Second in a series of critiques of the Minnesota Department of Commerce’s final environmental impact statement on Enbridge Line 3, a proposal to expand and reroute a tar sands crude oil pipeline through northern Minnesota. This project threatens the Mississippi River and wild rice areas, violates treaty rights, and is unnecessary for the state’s energy security. The Minnesota Public Utilities Commission is taking public comments on the adequacy of the EIS until 4:30 p.m. Oct. 2. To learn how to submit comments, click here.
The Line 3 environmental impact statement (EIS) is inadequate because Commerce fails to look at whether or not this project is needed, given the environmental risks it will create.
Commerce released its draft EIS in May, triggering an avalanche of public comments. Some critics questioned the need for the project, offering testimony that Minnesota’s petroleum sales are down 19 percent since their 2004 peak.

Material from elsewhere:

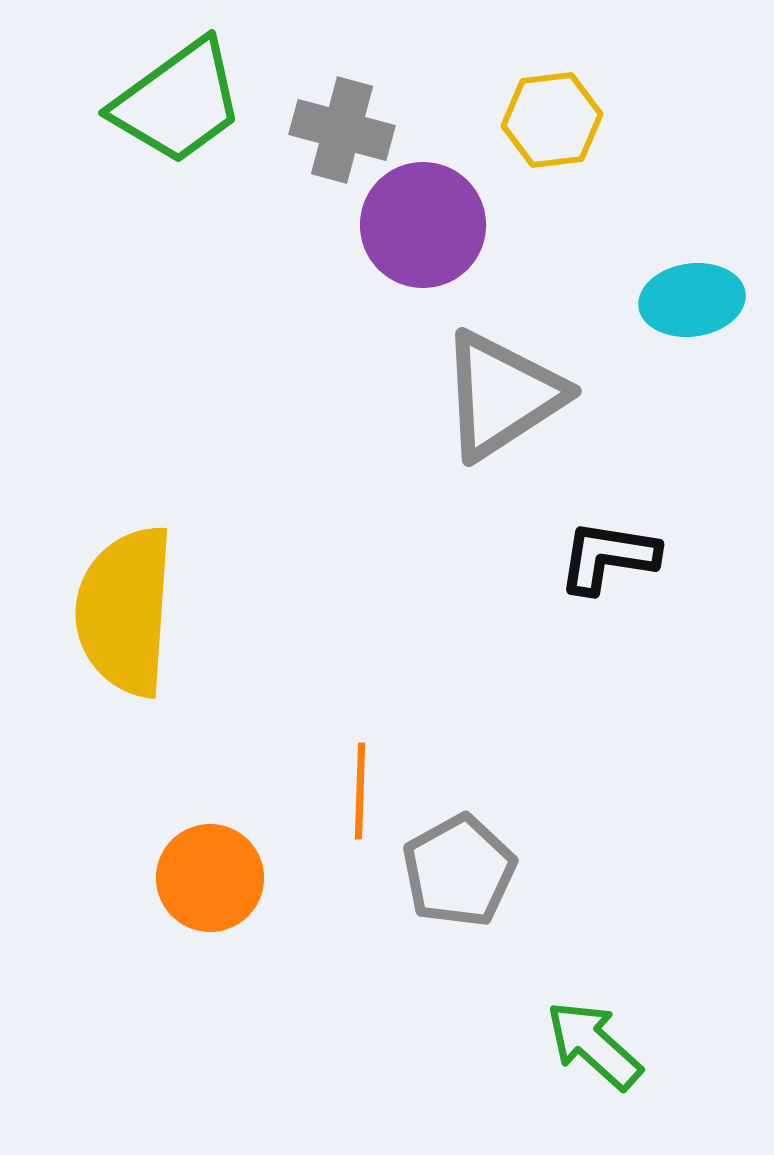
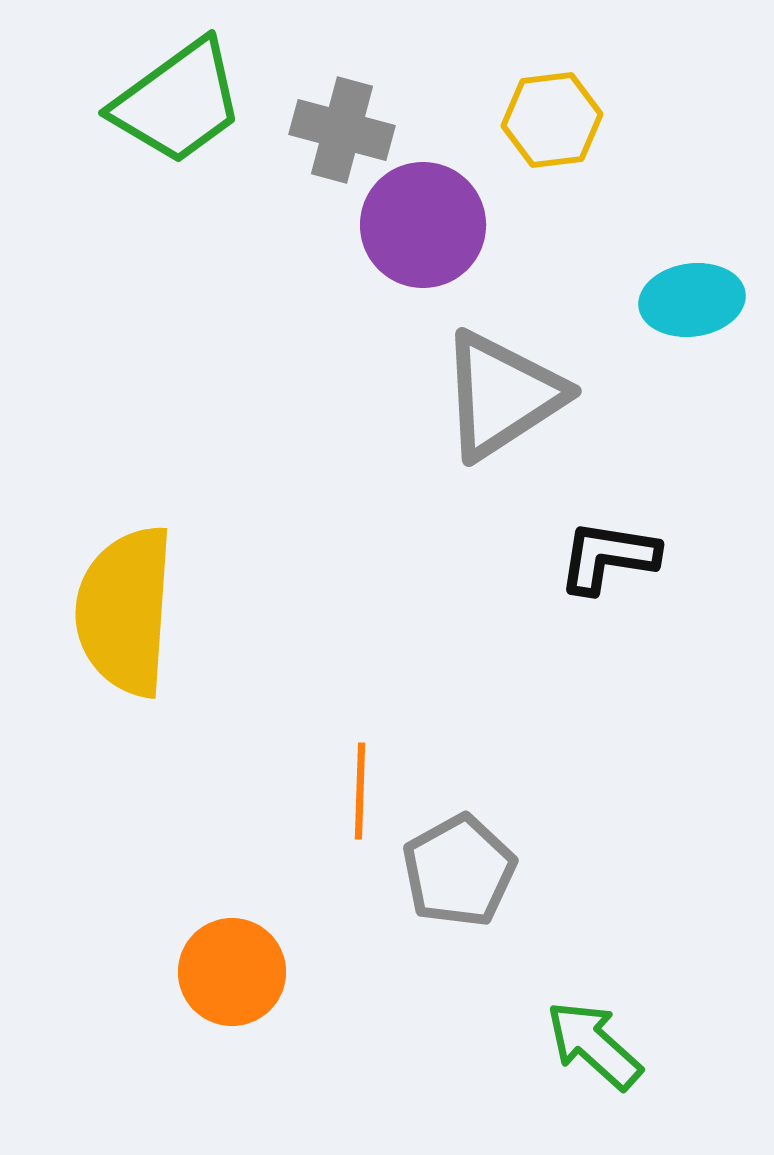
orange circle: moved 22 px right, 94 px down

… this EIS does not assess the overall project need. Instead, the EIS evaluates the environmental impacts associated with the range of reasonable alternatives to aid the Commission’s evaluation of the need criteria set forth in Minnesota Administrative Rules.
This is a head smacker. First, Chapter 5 dedicates 646 pages to: “Existing Conditions, Impacts, and Mitigation – Certificate of Need.” I am confused about how Commerce can dedicate that much analysis to a Certificate of Need without finding it necessary to “assess the overall project need.” Most ordinary people would expect a conversation on the Certificate of Need to discuss “Need.”

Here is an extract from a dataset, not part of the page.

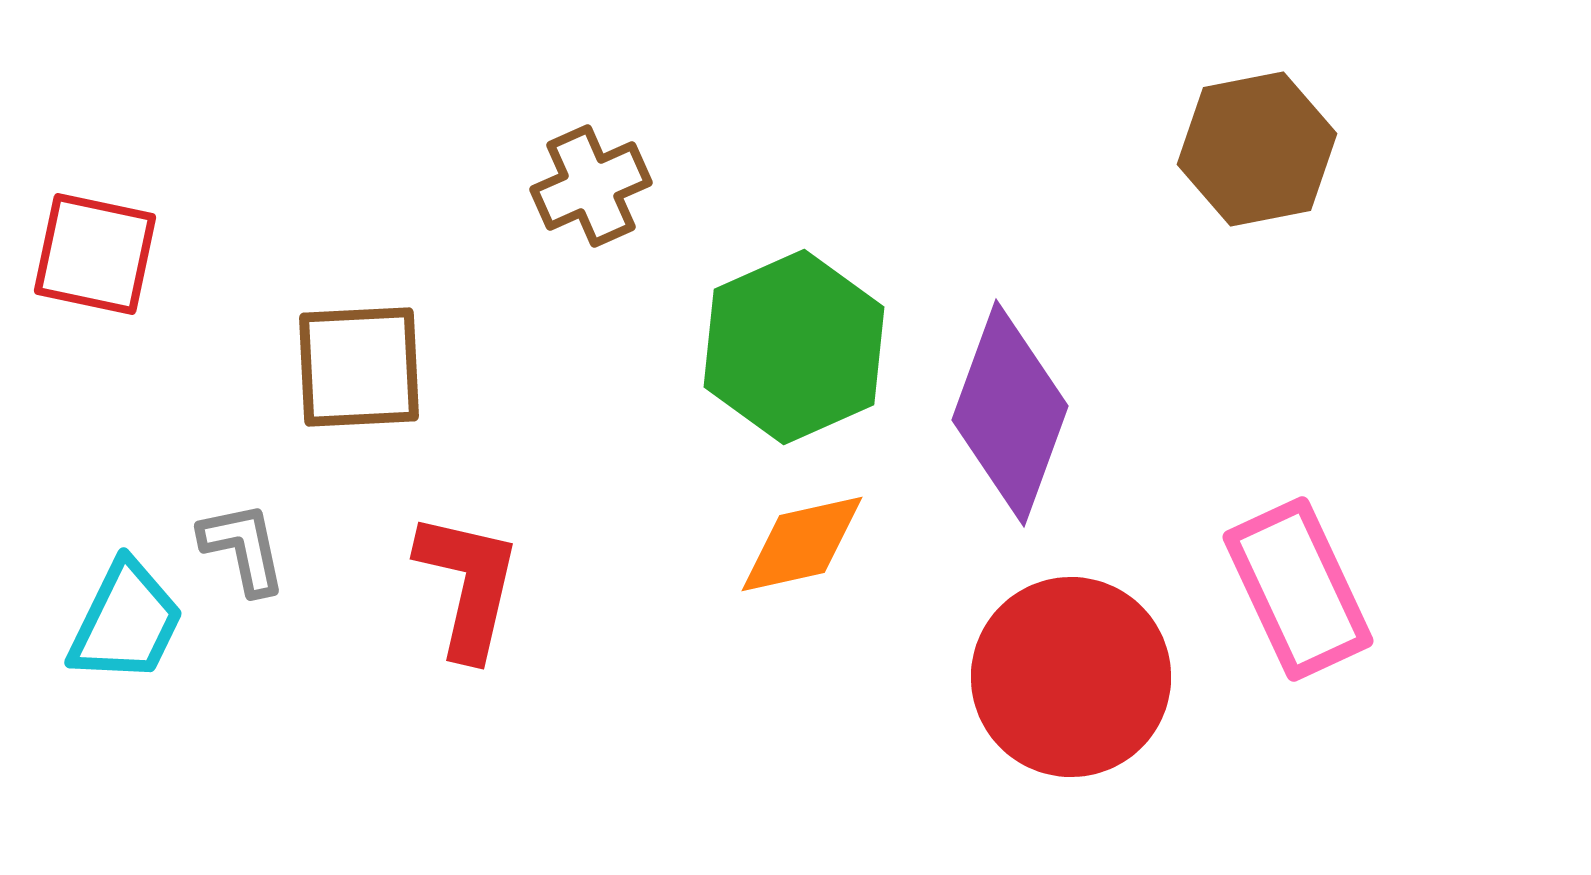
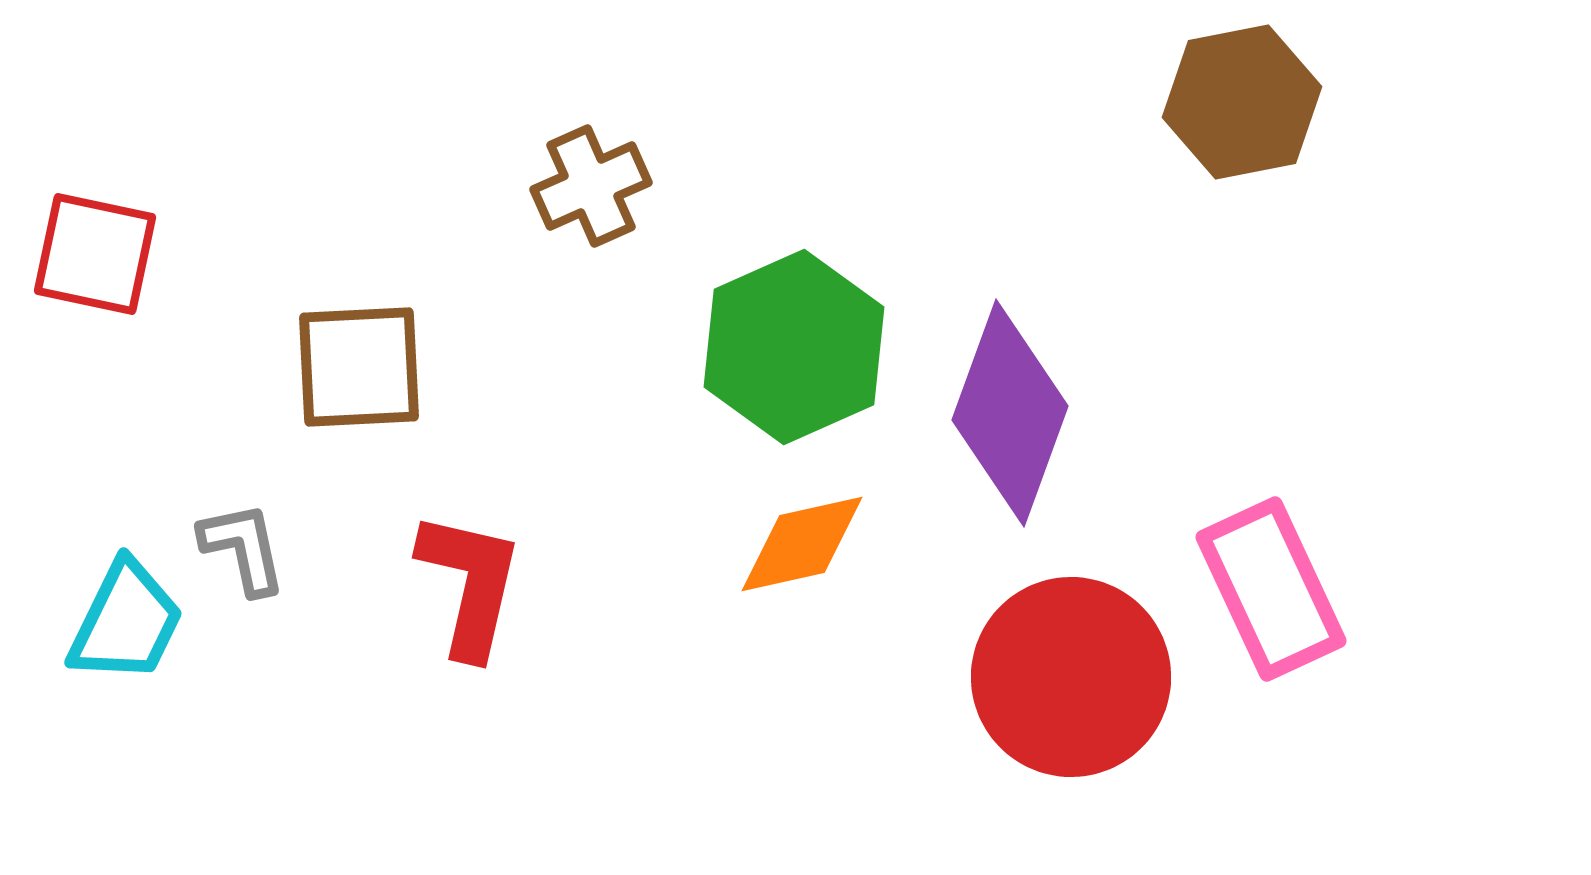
brown hexagon: moved 15 px left, 47 px up
red L-shape: moved 2 px right, 1 px up
pink rectangle: moved 27 px left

Second, the EIS saw fit to include informati0n on petroleum supply but it ignored demand (that is, the need for the project). Nothing prevented Commerce from including this information. The PUC needs the information. It is relevant to the debate. Citizens have raised the issue and provided the data.

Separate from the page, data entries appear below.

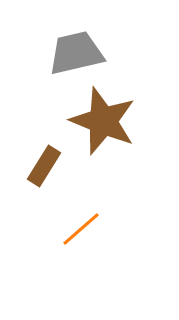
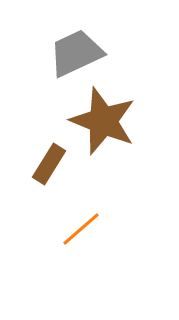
gray trapezoid: rotated 12 degrees counterclockwise
brown rectangle: moved 5 px right, 2 px up
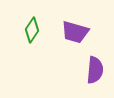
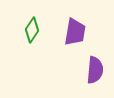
purple trapezoid: rotated 96 degrees counterclockwise
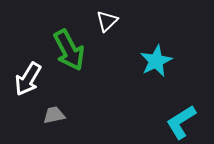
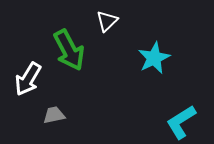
cyan star: moved 2 px left, 3 px up
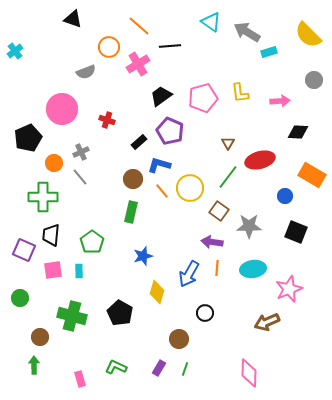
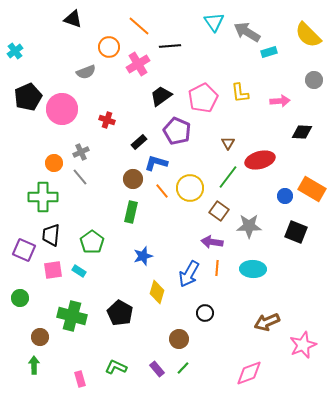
cyan triangle at (211, 22): moved 3 px right; rotated 20 degrees clockwise
pink pentagon at (203, 98): rotated 12 degrees counterclockwise
purple pentagon at (170, 131): moved 7 px right
black diamond at (298, 132): moved 4 px right
black pentagon at (28, 138): moved 41 px up
blue L-shape at (159, 165): moved 3 px left, 2 px up
orange rectangle at (312, 175): moved 14 px down
cyan ellipse at (253, 269): rotated 10 degrees clockwise
cyan rectangle at (79, 271): rotated 56 degrees counterclockwise
pink star at (289, 289): moved 14 px right, 56 px down
purple rectangle at (159, 368): moved 2 px left, 1 px down; rotated 70 degrees counterclockwise
green line at (185, 369): moved 2 px left, 1 px up; rotated 24 degrees clockwise
pink diamond at (249, 373): rotated 68 degrees clockwise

Lastly, the Introduction, page 1-5, says the EIS would help the PUC decide whether denying the Certificate of Need: “would adversely affect the future adequacy, reliability, or efficiency of energy supply to the Applicant, to the Applicant’s customers, or to the people of Minnesota and neighboring states.” Further, the PUC needs to address whether the social impacts of granting the Certificate of Need “are more favorable than the consequences of denying the certificate.”
The EIS does not include that analysis. The EIS does not consider a “No-Build”option, so the PUC has no way of comparing the difference between approving and denying the Certificate of Need.
The EIS does, however, include an analysis of Line 3’s job creation and potential property tax benefits. If Commerce wants to take an expansive definition of environmental impacts to include jobs and tax implications, surely it could include an analysis of project need.
Being selective in the facts it chooses to present is a form of bias.